● Input material
*** Begin section ***

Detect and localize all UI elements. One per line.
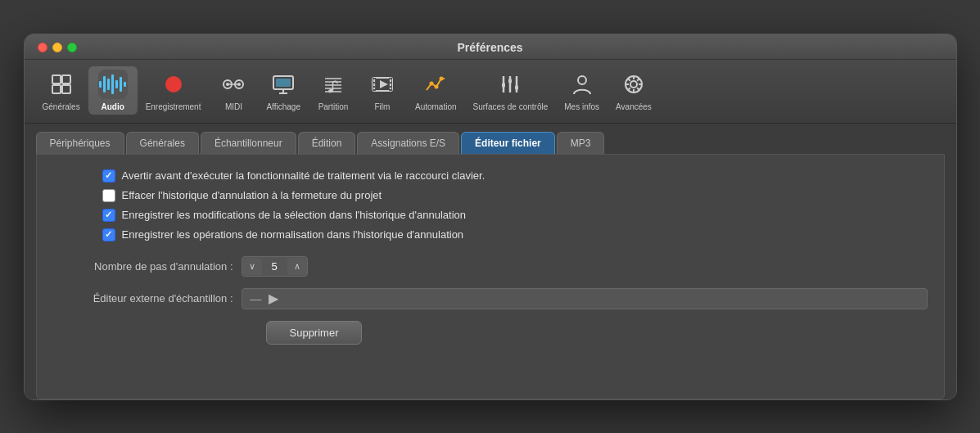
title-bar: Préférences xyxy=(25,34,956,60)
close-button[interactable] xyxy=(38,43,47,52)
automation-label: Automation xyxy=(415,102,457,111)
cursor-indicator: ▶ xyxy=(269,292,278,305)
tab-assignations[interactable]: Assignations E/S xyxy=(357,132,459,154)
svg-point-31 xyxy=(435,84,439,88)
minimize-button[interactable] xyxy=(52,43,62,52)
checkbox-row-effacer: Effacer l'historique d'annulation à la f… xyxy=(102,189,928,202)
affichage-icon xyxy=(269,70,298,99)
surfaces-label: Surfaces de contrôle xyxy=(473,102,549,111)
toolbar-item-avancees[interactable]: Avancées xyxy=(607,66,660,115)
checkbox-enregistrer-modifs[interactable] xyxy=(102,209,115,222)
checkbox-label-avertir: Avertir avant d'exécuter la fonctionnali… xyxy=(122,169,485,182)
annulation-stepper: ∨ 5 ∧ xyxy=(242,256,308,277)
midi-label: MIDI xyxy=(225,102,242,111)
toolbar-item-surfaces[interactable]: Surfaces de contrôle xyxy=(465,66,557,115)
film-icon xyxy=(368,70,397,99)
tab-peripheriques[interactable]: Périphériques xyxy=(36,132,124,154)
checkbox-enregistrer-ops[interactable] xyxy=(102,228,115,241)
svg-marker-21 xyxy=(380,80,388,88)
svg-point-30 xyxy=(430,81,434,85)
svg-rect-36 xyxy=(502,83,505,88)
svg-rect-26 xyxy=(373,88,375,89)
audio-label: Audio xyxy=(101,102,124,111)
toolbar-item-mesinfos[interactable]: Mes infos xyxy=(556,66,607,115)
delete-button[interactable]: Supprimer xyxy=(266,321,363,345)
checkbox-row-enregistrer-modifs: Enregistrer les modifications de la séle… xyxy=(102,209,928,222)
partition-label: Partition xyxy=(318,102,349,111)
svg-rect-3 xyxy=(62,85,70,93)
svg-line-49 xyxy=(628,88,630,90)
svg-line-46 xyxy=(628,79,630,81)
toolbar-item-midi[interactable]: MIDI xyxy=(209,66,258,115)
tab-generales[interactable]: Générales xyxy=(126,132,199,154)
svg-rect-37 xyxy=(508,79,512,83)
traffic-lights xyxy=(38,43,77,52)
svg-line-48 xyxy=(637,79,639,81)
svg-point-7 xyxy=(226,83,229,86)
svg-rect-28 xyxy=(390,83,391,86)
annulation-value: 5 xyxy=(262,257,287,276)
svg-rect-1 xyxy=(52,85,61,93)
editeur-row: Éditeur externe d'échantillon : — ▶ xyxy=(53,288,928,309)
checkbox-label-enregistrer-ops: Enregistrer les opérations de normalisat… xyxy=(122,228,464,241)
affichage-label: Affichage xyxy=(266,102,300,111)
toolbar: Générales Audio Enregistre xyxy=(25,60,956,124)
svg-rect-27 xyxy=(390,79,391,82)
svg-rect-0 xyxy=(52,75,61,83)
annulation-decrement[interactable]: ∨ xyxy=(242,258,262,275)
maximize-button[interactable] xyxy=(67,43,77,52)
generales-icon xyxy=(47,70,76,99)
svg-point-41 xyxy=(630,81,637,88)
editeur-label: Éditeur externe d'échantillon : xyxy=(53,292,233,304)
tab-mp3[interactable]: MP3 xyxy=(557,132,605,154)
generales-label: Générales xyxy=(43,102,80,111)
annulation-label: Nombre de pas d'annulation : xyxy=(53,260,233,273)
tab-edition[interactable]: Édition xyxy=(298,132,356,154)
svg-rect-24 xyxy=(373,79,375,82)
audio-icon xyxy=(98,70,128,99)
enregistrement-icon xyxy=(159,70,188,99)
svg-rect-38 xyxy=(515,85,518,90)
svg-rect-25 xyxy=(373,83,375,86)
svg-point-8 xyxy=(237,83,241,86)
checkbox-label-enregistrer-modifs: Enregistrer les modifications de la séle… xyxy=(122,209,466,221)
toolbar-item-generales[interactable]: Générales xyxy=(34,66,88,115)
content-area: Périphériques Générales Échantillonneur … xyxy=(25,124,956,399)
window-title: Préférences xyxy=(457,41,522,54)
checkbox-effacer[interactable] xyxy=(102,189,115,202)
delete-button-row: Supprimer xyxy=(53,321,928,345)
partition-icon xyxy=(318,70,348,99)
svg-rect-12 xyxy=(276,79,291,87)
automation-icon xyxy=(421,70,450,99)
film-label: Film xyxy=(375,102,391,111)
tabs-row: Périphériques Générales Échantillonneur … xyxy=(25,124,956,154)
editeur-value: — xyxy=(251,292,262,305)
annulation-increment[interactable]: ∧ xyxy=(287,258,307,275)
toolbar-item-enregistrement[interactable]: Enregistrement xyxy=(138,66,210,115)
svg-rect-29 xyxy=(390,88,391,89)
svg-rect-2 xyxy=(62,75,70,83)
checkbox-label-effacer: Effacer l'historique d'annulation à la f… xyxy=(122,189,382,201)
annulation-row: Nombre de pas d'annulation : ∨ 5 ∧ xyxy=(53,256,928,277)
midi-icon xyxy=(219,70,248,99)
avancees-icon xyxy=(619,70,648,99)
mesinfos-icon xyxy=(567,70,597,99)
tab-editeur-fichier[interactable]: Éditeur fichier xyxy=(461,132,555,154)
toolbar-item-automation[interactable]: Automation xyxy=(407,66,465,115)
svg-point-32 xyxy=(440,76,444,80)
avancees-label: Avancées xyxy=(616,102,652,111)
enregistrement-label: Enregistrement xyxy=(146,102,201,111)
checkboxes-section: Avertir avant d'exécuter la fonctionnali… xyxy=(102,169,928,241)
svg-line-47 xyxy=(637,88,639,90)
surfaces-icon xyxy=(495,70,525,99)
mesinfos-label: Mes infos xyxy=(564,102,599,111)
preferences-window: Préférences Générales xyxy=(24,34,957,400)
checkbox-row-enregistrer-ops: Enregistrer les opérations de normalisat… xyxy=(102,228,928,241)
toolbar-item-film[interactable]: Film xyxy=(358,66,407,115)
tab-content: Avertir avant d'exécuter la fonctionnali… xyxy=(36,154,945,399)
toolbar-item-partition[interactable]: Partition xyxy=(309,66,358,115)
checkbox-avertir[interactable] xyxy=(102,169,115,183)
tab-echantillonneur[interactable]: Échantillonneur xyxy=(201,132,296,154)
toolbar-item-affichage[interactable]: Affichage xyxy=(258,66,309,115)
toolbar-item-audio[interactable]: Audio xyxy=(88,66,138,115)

*** End section ***

● Exercise objective
Set down the material above exactly as written, but not the pictures.

● Result
Detect and localize all UI elements. One per line.
title-bar: Préférences xyxy=(25,34,956,60)
close-button[interactable] xyxy=(38,43,47,52)
automation-label: Automation xyxy=(415,102,457,111)
cursor-indicator: ▶ xyxy=(269,292,278,305)
tab-assignations[interactable]: Assignations E/S xyxy=(357,132,459,154)
svg-point-31 xyxy=(435,84,439,88)
minimize-button[interactable] xyxy=(52,43,62,52)
checkbox-row-effacer: Effacer l'historique d'annulation à la f… xyxy=(102,189,928,202)
affichage-icon xyxy=(269,70,298,99)
surfaces-label: Surfaces de contrôle xyxy=(473,102,549,111)
toolbar-item-avancees[interactable]: Avancées xyxy=(607,66,660,115)
checkbox-enregistrer-modifs[interactable] xyxy=(102,209,115,222)
checkbox-label-avertir: Avertir avant d'exécuter la fonctionnali… xyxy=(122,169,485,182)
annulation-stepper: ∨ 5 ∧ xyxy=(242,256,308,277)
midi-label: MIDI xyxy=(225,102,242,111)
toolbar-item-surfaces[interactable]: Surfaces de contrôle xyxy=(465,66,557,115)
film-icon xyxy=(368,70,397,99)
tab-peripheriques[interactable]: Périphériques xyxy=(36,132,124,154)
checkbox-enregistrer-ops[interactable] xyxy=(102,228,115,241)
svg-marker-21 xyxy=(380,80,388,88)
svg-point-30 xyxy=(430,81,434,85)
svg-rect-36 xyxy=(502,83,505,88)
svg-rect-26 xyxy=(373,88,375,89)
audio-label: Audio xyxy=(101,102,124,111)
toolbar-item-mesinfos[interactable]: Mes infos xyxy=(556,66,607,115)
delete-button[interactable]: Supprimer xyxy=(266,321,363,345)
checkbox-row-enregistrer-modifs: Enregistrer les modifications de la séle… xyxy=(102,209,928,222)
partition-label: Partition xyxy=(318,102,349,111)
svg-rect-3 xyxy=(62,85,70,93)
svg-line-49 xyxy=(628,88,630,90)
svg-line-46 xyxy=(628,79,630,81)
toolbar-item-midi[interactable]: MIDI xyxy=(209,66,258,115)
tab-generales[interactable]: Générales xyxy=(126,132,199,154)
svg-rect-37 xyxy=(508,79,512,83)
traffic-lights xyxy=(38,43,77,52)
svg-line-48 xyxy=(637,79,639,81)
svg-point-7 xyxy=(226,83,229,86)
svg-rect-28 xyxy=(390,83,391,86)
annulation-value: 5 xyxy=(262,257,287,276)
svg-rect-1 xyxy=(52,85,61,93)
editeur-row: Éditeur externe d'échantillon : — ▶ xyxy=(53,288,928,309)
checkbox-label-enregistrer-ops: Enregistrer les opérations de normalisat… xyxy=(122,228,464,241)
affichage-label: Affichage xyxy=(266,102,300,111)
toolbar: Générales Audio Enregistre xyxy=(25,60,956,124)
svg-rect-27 xyxy=(390,79,391,82)
svg-rect-0 xyxy=(52,75,61,83)
annulation-decrement[interactable]: ∨ xyxy=(242,258,262,275)
maximize-button[interactable] xyxy=(67,43,77,52)
generales-icon xyxy=(47,70,76,99)
svg-point-41 xyxy=(630,81,637,88)
editeur-label: Éditeur externe d'échantillon : xyxy=(53,292,233,304)
tab-mp3[interactable]: MP3 xyxy=(557,132,605,154)
generales-label: Générales xyxy=(43,102,80,111)
annulation-label: Nombre de pas d'annulation : xyxy=(53,260,233,273)
tab-edition[interactable]: Édition xyxy=(298,132,356,154)
svg-rect-24 xyxy=(373,79,375,82)
audio-icon xyxy=(98,70,128,99)
enregistrement-icon xyxy=(159,70,188,99)
svg-rect-38 xyxy=(515,85,518,90)
svg-rect-25 xyxy=(373,83,375,86)
svg-point-8 xyxy=(237,83,241,86)
checkbox-label-enregistrer-modifs: Enregistrer les modifications de la séle… xyxy=(122,209,466,221)
toolbar-item-generales[interactable]: Générales xyxy=(34,66,88,115)
content-area: Périphériques Générales Échantillonneur … xyxy=(25,124,956,399)
window-title: Préférences xyxy=(457,41,522,54)
checkbox-effacer[interactable] xyxy=(102,189,115,202)
delete-button-row: Supprimer xyxy=(53,321,928,345)
partition-icon xyxy=(318,70,348,99)
svg-rect-12 xyxy=(276,79,291,87)
automation-icon xyxy=(421,70,450,99)
film-label: Film xyxy=(375,102,391,111)
tabs-row: Périphériques Générales Échantillonneur … xyxy=(25,124,956,154)
editeur-value: — xyxy=(251,292,262,305)
annulation-increment[interactable]: ∧ xyxy=(287,258,307,275)
toolbar-item-enregistrement[interactable]: Enregistrement xyxy=(138,66,210,115)
svg-rect-29 xyxy=(390,88,391,89)
svg-rect-2 xyxy=(62,75,70,83)
checkbox-label-effacer: Effacer l'historique d'annulation à la f… xyxy=(122,189,382,201)
annulation-row: Nombre de pas d'annulation : ∨ 5 ∧ xyxy=(53,256,928,277)
midi-icon xyxy=(219,70,248,99)
avancees-icon xyxy=(619,70,648,99)
mesinfos-icon xyxy=(567,70,597,99)
tab-editeur-fichier[interactable]: Éditeur fichier xyxy=(461,132,555,154)
toolbar-item-automation[interactable]: Automation xyxy=(407,66,465,115)
svg-point-32 xyxy=(440,76,444,80)
avancees-label: Avancées xyxy=(616,102,652,111)
enregistrement-label: Enregistrement xyxy=(146,102,201,111)
checkboxes-section: Avertir avant d'exécuter la fonctionnali… xyxy=(102,169,928,241)
svg-line-47 xyxy=(637,88,639,90)
surfaces-icon xyxy=(495,70,525,99)
mesinfos-label: Mes infos xyxy=(564,102,599,111)
preferences-window: Préférences Générales xyxy=(24,34,957,400)
checkbox-row-enregistrer-ops: Enregistrer les opérations de normalisat… xyxy=(102,228,928,241)
toolbar-item-film[interactable]: Film xyxy=(358,66,407,115)
tab-content: Avertir avant d'exécuter la fonctionnali… xyxy=(36,154,945,399)
toolbar-item-partition[interactable]: Partition xyxy=(309,66,358,115)
checkbox-avertir[interactable] xyxy=(102,169,115,183)
tab-echantillonneur[interactable]: Échantillonneur xyxy=(201,132,296,154)
toolbar-item-affichage[interactable]: Affichage xyxy=(258,66,309,115)
toolbar-item-audio[interactable]: Audio xyxy=(88,66,138,115)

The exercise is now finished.